Family History of Cancer as Surrogate Predictor for Immunotherapy with Anti-Pd1/Pd-L1 Agents: Preliminary Report of the Fami-L1 Study
Author(s) -
Alessio Cortellini,
Melissa Bersanelli,
Sebastiano Buti,
Elisabetta Gambale,
Francesco Atzori,
Federica Zoratto,
Alessandro Parisi,
Davide Brocco,
Annagrazia Pireddu,
Katia Cannita,
Daniela Iacono,
Maria Rita Migliorino,
Teresa Gamucci,
Michele De Tursi,
Tina Sidoni,
Marcello Tiseo,
Maria Michiara,
Anselmo Papa,
Gesuino Angius,
Federica Tomao,
Maria Concetta Fargnoli,
Clara Natoli,
Corrado Ficorella
Publication year - 2018
Publication title -
immunotherapy
Language(s) - English
Resource type - Journals
SCImago Journal Rank - 1.127
H-Index - 48
eISSN - 1750-7448
pISSN - 1750-743X
DOI - 10.2217/imt-2017-0167
Subject(s) - medicine , cancer , colorectal cancer , oncology , family history , immunotherapy , clinical trial , lung cancer , disease , surrogate endpoint
Aim: Tumors related to hereditary susceptibility seem to have an immunosensitive phenotype.
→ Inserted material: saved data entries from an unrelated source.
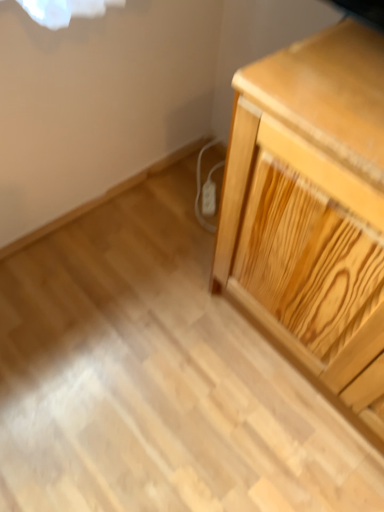 Question: Is point (342, 382) closer or farther from the camera than point (210, 202)?

Choices:
 (A) closer
 (B) farther

Answer: (A)

Question: Considering their positions, is light wood chest of drawers at right located in front of or behind white plastic electric outlet at lower center?

Choices:
 (A) front
 (B) behind

Answer: (A)

Question: From a real-world perspective, is light wood chest of drawers at right physically located above or below white plastic electric outlet at lower center?

Choices:
 (A) below
 (B) above

Answer: (B)

Question: From a real-world perspective, is white plastic electric outlet at lower center positioned above or below light wood chest of drawers at right?

Choices:
 (A) above
 (B) below

Answer: (B)

Question: Is white plastic electric outlet at lower center situated inside light wood chest of drawers at right or outside?

Choices:
 (A) inside
 (B) outside

Answer: (B)

Question: In the image, is white plastic electric outlet at lower center on the left side or the right side of light wood chest of drawers at right?

Choices:
 (A) left
 (B) right

Answer: (A)

Question: Does point (203, 202) appear closer or farther from the camera than point (375, 368)?

Choices:
 (A) closer
 (B) farther

Answer: (B) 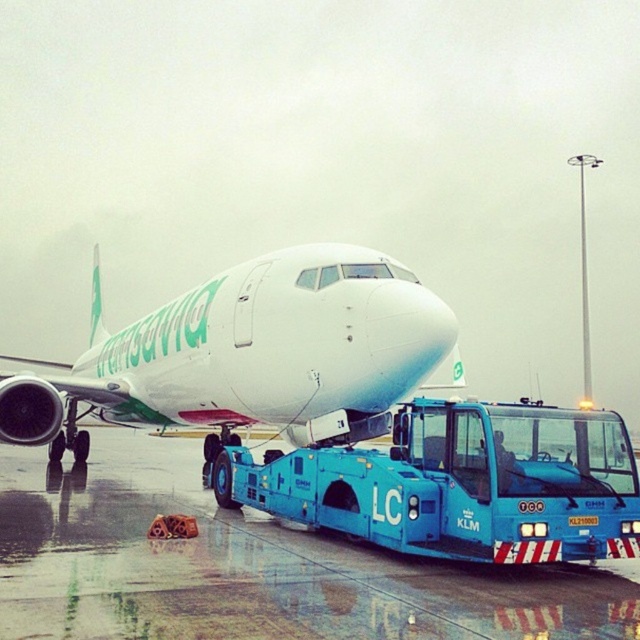 Who is positioned more to the left, white glossy airplane at upper center or blue metallic tow truck at center?

From the viewer's perspective, white glossy airplane at upper center appears more on the left side.

The width and height of the screenshot is (640, 640). I want to click on white glossy airplane at upper center, so click(244, 352).

Identify the location of white glossy airplane at upper center. This screenshot has height=640, width=640. (244, 352).

Is wet asphalt runway at lower center below blue metallic tow truck at center?

Yes.

Is point (116, 449) farther from camera compared to point (524, 401)?

Yes, point (116, 449) is farther from viewer.

Is point (112, 449) in front of point (506, 460)?

No, (112, 449) is further to viewer.

Identify the location of wet asphalt runway at lower center. (252, 566).

Who is higher up, wet asphalt runway at lower center or white glossy airplane at upper center?

white glossy airplane at upper center is above.

Does point (618, 563) come in front of point (264, 321)?

Yes, point (618, 563) is closer to viewer.

Is point (604, 595) behind point (305, 321)?

No.

At what (x,y) coordinates should I click in order to perform the action: click on wet asphalt runway at lower center. Please return your answer as a coordinate pair (x, y). Looking at the image, I should click on (252, 566). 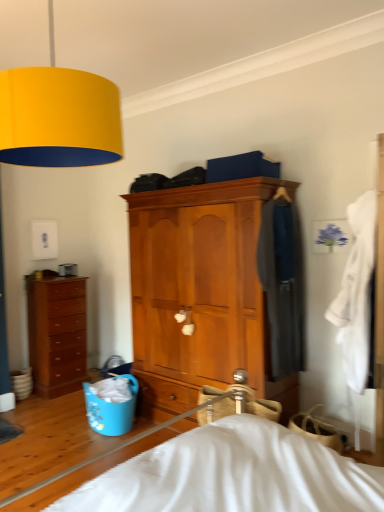 Question: Do you think wooden cabinet at center, positioned as the first chest of drawers in front-to-back order, is within brown wooden chest of drawers at left, which appears as the first chest of drawers when viewed from the back, or outside of it?

Choices:
 (A) inside
 (B) outside

Answer: (B)

Question: Looking at their shapes, would you say wooden cabinet at center, the 2th chest of drawers from the back, is wider or thinner than brown wooden chest of drawers at left, the 2th chest of drawers positioned from the right?

Choices:
 (A) thin
 (B) wide

Answer: (B)

Question: Estimate the real-world distances between objects in this image. Which object is farther from the white cotton robe at right, acting as the 2th clothing starting from the back?

Choices:
 (A) blue plastic laundry basket at lower left
 (B) wooden cabinet at center, which ranks as the 2th chest of drawers in left-to-right order
 (C) brown wooden chest of drawers at left, the 2th chest of drawers positioned from the right
 (D) yellow matte lampshade at upper left
 (E) dark gray fabric coat at center right, which ranks as the first clothing in back-to-front order

Answer: (C)

Question: Estimate the real-world distances between objects in this image. Which object is farther from the brown wooden chest of drawers at left, which is counted as the 1th chest of drawers, starting from the left?

Choices:
 (A) wooden cabinet at center, positioned as the first chest of drawers in front-to-back order
 (B) white cotton robe at right, which ranks as the 1th clothing in front-to-back order
 (C) blue plastic laundry basket at lower left
 (D) yellow matte lampshade at upper left
 (E) dark gray fabric coat at center right, the second clothing in the front-to-back sequence

Answer: (B)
Materials & methods: We conducted a multicenter retrospective study, to investigate if family history of cancer, multiple neoplasms and early onset of cancer could be related to clinical outcomes of anti-PD-1/PD-L1 therapy. Activity and efficacy data of 211 advanced cancer patients (kidney, non-small-cell lung cancer, melanoma, urothelium, colorectal and HeN), treated at seven Italian centers with anti-PD-1/PD-L1 agents, were analyzed. Results: In this preliminary report at multivariate analyses, positive family history of cancer showed a statistically significant relationship with a better objective response rate (p = 0.0024), disease control rate (p = 0.0161), median time to treatment failure (p = 0.0203) and median overall survival (p = 0.0221). Diagnosis of multiple neoplasms significantly correlates only to a better disease control rate, while interestingly non-early onset of cancer and sex (in favor of female patients) showed significant correlation with a better median overall survival (p = 0.0268 and p = 0.0272, respectively). Conclusion: This pilot study seems to individuate easily available patient's features as possible predictive surrogates of clinical benefit for anti-PD-1/PD-L1 treatments. These preliminary results need to be confirmed with a greater sample size, in prospective trials with immunotherapy.